Our ongoing earthquake

The other day I strolled the length of Center Street, a kilometer of pure classic century-old West Oakland residences. Along the way I passed Cypress Freeway Memorial Park, the park at Mandela and 14th that commemorates the 1989 earthquake. This is the back end―that is, at Center and 13th Streets.

I was stopped in my tracks by this scene. The undulations in the ground, representing the seismic surface waves that shook down the freeway, extend all the way to this end. The uneven land nevertheless has space for a well-organized community of unhoused people, augmented by a row of RVs on 13th Street. The church across the way offers support for them. This is not an unusual sight in Oakland these days.

A man circulating on a bicycle challenged me: why was I taking pictures of homeless people? A fair question, and I was telling him why—I feel bad for those people, and I remember the earthquake, and the two thoughts together—when I suddenly came to tears. He nodded. We both remembered Loma Prieta, we both recognized the present agony too, and it was one of those Oakland moments.

But I didn’t really get to the point I want to share with you: This is exactly how the aftermath of the next big earthquake will look. We’ll be these people: camping out wherever we can, stuck, just watching out for each other, hour by hour, while the machinations of recovery lurch along month after month.

It will be nearly intolerable, and some of us will be broken. Others of us will be that lookout on a bicycle, doing what we can.

And this scene, too, is the aftermath of a great disruption. What slow-motion catastrophe has brought it about? We can’t seem to figure out how to deal with the housing crisis that underlies it. We have ideas, but little consensus. Whatever the solution is, it will require more money, more heart and more soul than we’ve given so far.

But whatever the solution is, once we find it we’ll be better prepared for the next Big One.

3 Responses to “Our ongoing earthquake”

  1. anne byrnes bailey Says:

    Very thoughtful and poignant piece. I loved living in West Oakland for some years. It is an amazing community of resilient and caring people, who refuse to give up on the neighborhood despite the decades of environmental abuse and overall neglect. We were forced to leave a home and garden we’d put much work into when gunfire (aimed at a drug dealer) came too close to my grandchildren.

  2. Michael Says:

    We don’t have a housing crisis, we have a responsibility crisis. Until we can become responsible enough to ourselves and each other, we’ll never solve the crisis.

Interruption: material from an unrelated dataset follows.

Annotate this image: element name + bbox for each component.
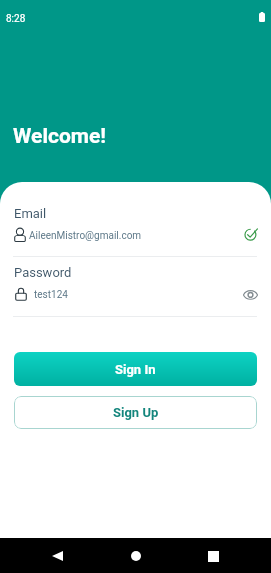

    For the most part, houses don’t go away. For the most part, we have a falling population. This simple math is: with a fixed number of houses, and a falling population: houses should be becoming more available. We legally immigrate about a million people a year from outside. We also illegally immigrate another two million people per year. We’re not adding the million or so additional houses these additional people need. California has neither the water nor power required to support additional people.

    We could take water away from farms, but then; California with favorable climate and soils; thus being the sole source for many food stuffs—food shortages would prevail.

  3. raleighmclemore Says:

    We should not passively wait for the next big earthquake. Presently Oakland has a surprisingly competent staff working on training local folks prepare for the next quake. Called “Community Emergency Response Teams” (CERT) it combines classroom work with realistic hands-on simulations at the Oakland Fire Department Training Center. Consider taking this free training and prepare to be impressed with the level of training you can receive:
    https://www.oaklandca.gov/topics/oaklandcert
    If you can join the CERTs you may find many Oakland residents who have gone through the training and continue to organize and prepare. I live in Maxwell Park and there is an active group of neighbors who are one of the many neighborhood teams of CERT folks in Oakland neighborhoods.